03:04:50.675 - Script 'Plugin_197760456.MinifyPlugin.LuaSyntaxToolset', Line 458 - upvalue expect
03:04:50.676 - Script 'Plugin_197760456.MinifyPlugin.LuaSyntaxToolset', Line 648 - upvalue funcdecl
03:04:50.677 - Script 'Plugin_197760456.MinifyPlugin.LuaSyntaxToolset', Line 1264 - upvalue statement
03:04:50.678 - Script 'Plugin_197760456.MinifyPlugin.LuaSyntaxToolset', Line 1284 - local block
03:04:50.680 - Script 'Plugin_197760456.MinifyPlugin.LuaSyntaxToolset', Line 1315 - global CreateLuaParser
03:04:50.684 - Script 'Plugin_197760456.MinifyPlugin.LuaSyntaxToolset', Line 3168 - field Minify
03:04:50.686 - Script 'Plugin_197760456.MinifyPlugin', Line 131
03:04:50.687 - Stack End

Code:

local module = {}

module.Enabled = true

function module.Print(...)
	if module.Enabled then
		print(...)
	end
end

return module

Beautifying minified scripts seems to work too, at least on the one script I tried it out on.

stravant · December 29, 2014, 8:43am

Fixed.
I forgot to hook up the code to handle variable argument functions.

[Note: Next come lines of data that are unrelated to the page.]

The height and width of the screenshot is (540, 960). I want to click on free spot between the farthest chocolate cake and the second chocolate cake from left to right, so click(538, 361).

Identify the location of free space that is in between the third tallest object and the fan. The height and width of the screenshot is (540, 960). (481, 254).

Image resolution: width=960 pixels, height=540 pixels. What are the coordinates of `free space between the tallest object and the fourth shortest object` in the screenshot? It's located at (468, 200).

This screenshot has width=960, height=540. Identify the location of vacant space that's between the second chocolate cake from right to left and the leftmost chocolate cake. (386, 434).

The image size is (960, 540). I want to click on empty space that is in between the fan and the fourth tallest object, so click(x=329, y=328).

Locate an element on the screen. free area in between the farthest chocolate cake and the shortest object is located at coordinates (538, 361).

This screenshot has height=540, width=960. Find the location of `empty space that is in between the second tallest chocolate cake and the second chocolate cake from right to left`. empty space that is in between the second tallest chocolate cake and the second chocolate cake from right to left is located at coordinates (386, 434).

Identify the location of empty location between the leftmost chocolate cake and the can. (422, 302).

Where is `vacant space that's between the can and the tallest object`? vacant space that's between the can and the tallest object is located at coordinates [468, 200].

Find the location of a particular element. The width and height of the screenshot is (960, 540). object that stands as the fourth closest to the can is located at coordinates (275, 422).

appropriations · December 29, 2014, 2:07pm

That’s cool.

I installed it even though I probably won’t have any real use for it. Might use it on LocalScripts to obfuscate though.

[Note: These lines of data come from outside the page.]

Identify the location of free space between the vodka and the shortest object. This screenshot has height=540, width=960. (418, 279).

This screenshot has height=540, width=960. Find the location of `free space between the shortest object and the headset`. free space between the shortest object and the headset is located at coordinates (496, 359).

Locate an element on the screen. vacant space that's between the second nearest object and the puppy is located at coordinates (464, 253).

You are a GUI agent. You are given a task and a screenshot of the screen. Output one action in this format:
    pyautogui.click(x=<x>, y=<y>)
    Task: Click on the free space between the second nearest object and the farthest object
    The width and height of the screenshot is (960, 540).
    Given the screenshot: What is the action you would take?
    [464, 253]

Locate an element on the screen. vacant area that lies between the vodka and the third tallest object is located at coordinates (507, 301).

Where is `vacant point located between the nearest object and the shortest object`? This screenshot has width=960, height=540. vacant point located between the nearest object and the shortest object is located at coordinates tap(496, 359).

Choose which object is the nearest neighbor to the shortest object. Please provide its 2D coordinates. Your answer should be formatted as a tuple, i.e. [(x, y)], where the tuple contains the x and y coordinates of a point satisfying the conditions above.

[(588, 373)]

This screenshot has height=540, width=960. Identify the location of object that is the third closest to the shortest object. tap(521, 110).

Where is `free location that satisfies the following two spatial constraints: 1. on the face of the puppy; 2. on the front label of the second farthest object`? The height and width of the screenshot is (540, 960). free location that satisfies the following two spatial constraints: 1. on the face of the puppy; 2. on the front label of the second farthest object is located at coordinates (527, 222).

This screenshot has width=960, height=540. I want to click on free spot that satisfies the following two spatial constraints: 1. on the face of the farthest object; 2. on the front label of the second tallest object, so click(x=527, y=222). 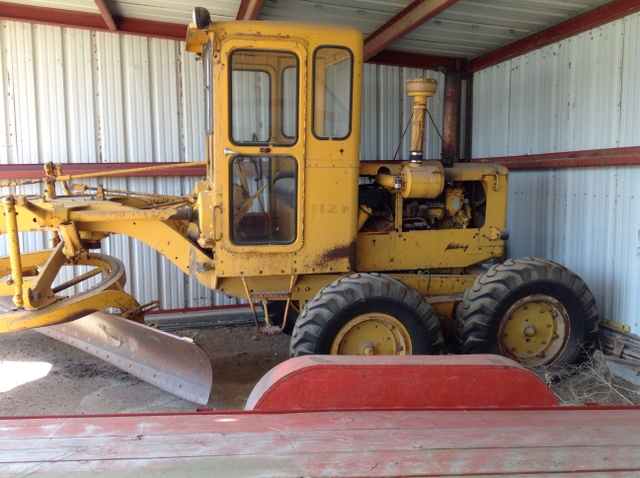 Locate an element on the screen. The width and height of the screenshot is (640, 478). wodden planks is located at coordinates [x=364, y=444], [x=364, y=408], [x=360, y=477].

Just a suggestion: to make it even harder to read when you minify (for obfuscation purposes), replace the spaces that you have at the end of a statement/line with a semicolon. Or at least make it an option.
Also could you add an option that adds semi-colons when you beautify? I’m so used to them, the code looks weird without them.

Elmuowo · December 29, 2014, 2:40pm

The minifier seems to minify the variable “script” like the following, leading into malfunction

Without minify:

script.Parent:Destroy()

With minify:

j.Parent:Destroy()

stravant · December 29, 2014, 9:30pm

“The minifier seems to minify the variable “script” like the following, leading into malfunction”

That should only happen if you have a local variable called “script”, or overwrite the variable “script” (In which case the minifier thinks that you created the variable “script”, hence it can safely rename it, that’s one of the caveats to using the “rename globals” option, described under it)

Do you have an example of it doing otherwise?